2 Examining the Patient Standardized evaluation procedures for all organ systems of the head and neck should be followed for every patient presenting with head trauma. Systematic evaluation minimizes the risk of overlooking any aspect of injury. Determining the mechanism of injury is paramount (e. g., see Table 2.1). If the patient is unconscious or unable to answer questions, witnesses to the accident, prehospital emergency care providers, and relatives should be interviewed. It is important to know the direct mechanism of injury as well as other factors (helmet, seatbelt, etc). Knowing the patient’s prior health status is vital. Special consideration should be given to: pre-existing conditions; previous operations; infectious diseases (hepatitis, HIV); immunization status (tetanus, rabies for animal bites). Thorough documentation of patient history is also essential for follow-up insurance questions. Photo documentation is advisable.
Patient History
Type of injury | Diagnosis | Treatment |
Cut | ||
Bite | ||
Missile wound | ||
Burn | ||
Chemical/alkali burn |
Inspection
Inspection involves assessing external injuries such as bruising, hematomas, and wounds.
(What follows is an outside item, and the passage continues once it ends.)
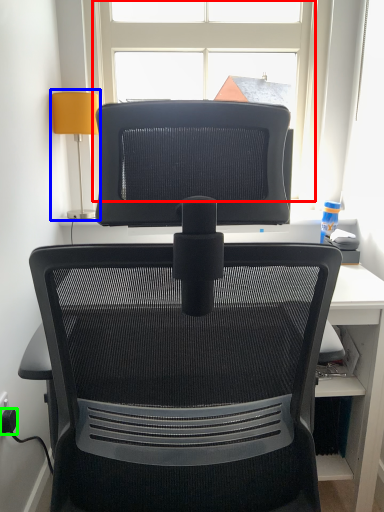 Question: Based on their relative distances, which object is farther from window (highlighted by a red box)? Choose from table lamp (highlighted by a blue box) and plug (highlighted by a green box).

Choices:
 (A) table lamp
 (B) plug

Answer: (B) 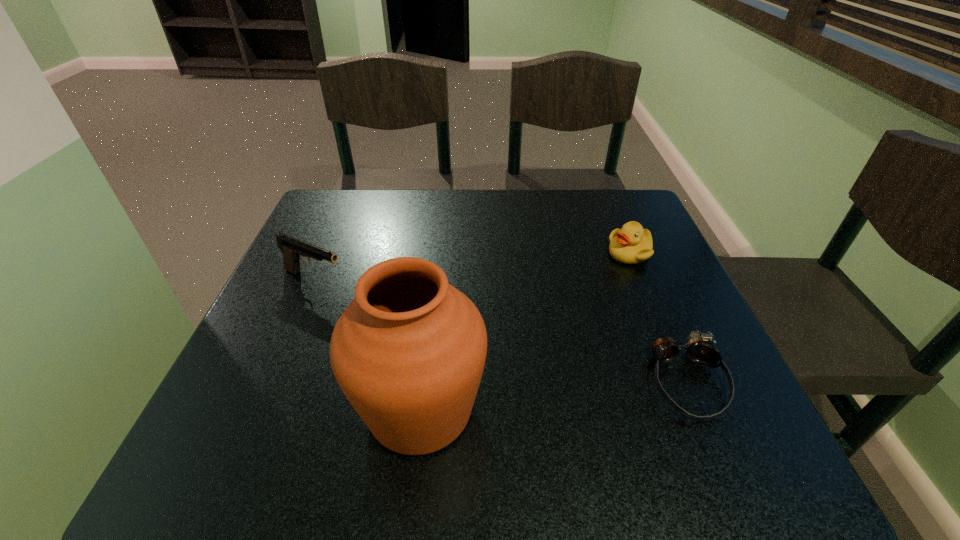 Where is `the second object from left to right`? The width and height of the screenshot is (960, 540). the second object from left to right is located at coordinates (409, 351).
Even apparently insignificant injuries can be critical:
wounds (Diagnosis, Chapter 4, p. 27; Treatment, Chapter 15, p. 130);
foreign bodies;
hematomas.
Palpation
Palpation should always be carried out using a systematic approach (Fig. 2.1a). The aim of palpation is to detect swelling, hematomas, crepitus, and abnormal mobility. Palpation should be conducted bilaterally, using both hands.